▶ DIRECTIONS:
The whole listing below is to be copied exactly, with every picture left out.

Segment Open

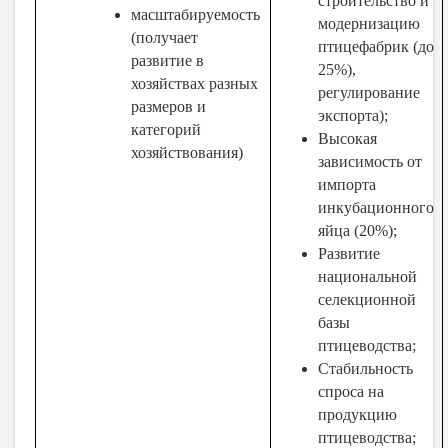
строительство и
масштабируемость
модернизацию
(получает
птицефабрик (до
развитие в
25%),
хозяйствах разных
регулирование
размеров и
экспорта);
категорий
Высокая
хозяйствования)
зависимость от
импорта
инкубационного
яйца (20%);
Развитие
национальной
селекционной
базы
птицеводства;
Стабильность
спроса на
продукцию
птицеводства;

Segment Closed

▶ ANSWER BOX:
строительство и
масштабируемость
модернизацию
(получает
птицефабрик (до
развитие в
25%),
хозяйствах разных
регулирование
размеров и
экспорта);
категорий
Высокая
хозяйствования)
зависимость от
импорта
инкубационного
яйца (20%);
Развитие
национальной
селекционной
базы
птицеводства;
Стабильность
спроса на
продукцию
птицеводства;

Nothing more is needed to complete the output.